_SOURCE MATERIAL_

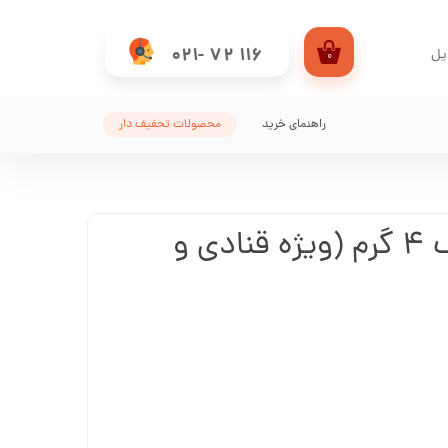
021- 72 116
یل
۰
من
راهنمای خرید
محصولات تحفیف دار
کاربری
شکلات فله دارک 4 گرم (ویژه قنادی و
* * *
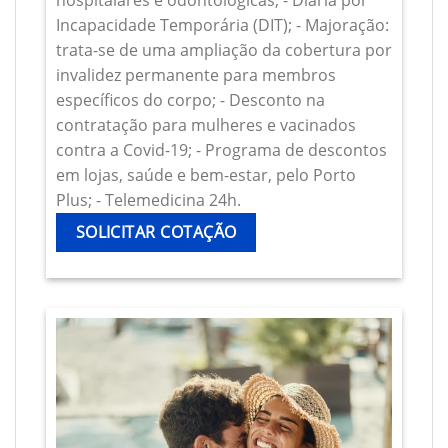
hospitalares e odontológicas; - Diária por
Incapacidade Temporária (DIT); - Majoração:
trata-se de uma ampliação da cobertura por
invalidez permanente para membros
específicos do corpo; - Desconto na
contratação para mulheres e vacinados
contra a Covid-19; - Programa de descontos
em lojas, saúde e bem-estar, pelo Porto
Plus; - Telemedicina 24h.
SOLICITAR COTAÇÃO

_ASSIGNMENT_
Take each line in the listing that has the word "para" and copy it.

_WRITTEN SOLUTION_
invalidez permanente para membros
contratação para mulheres e vacinados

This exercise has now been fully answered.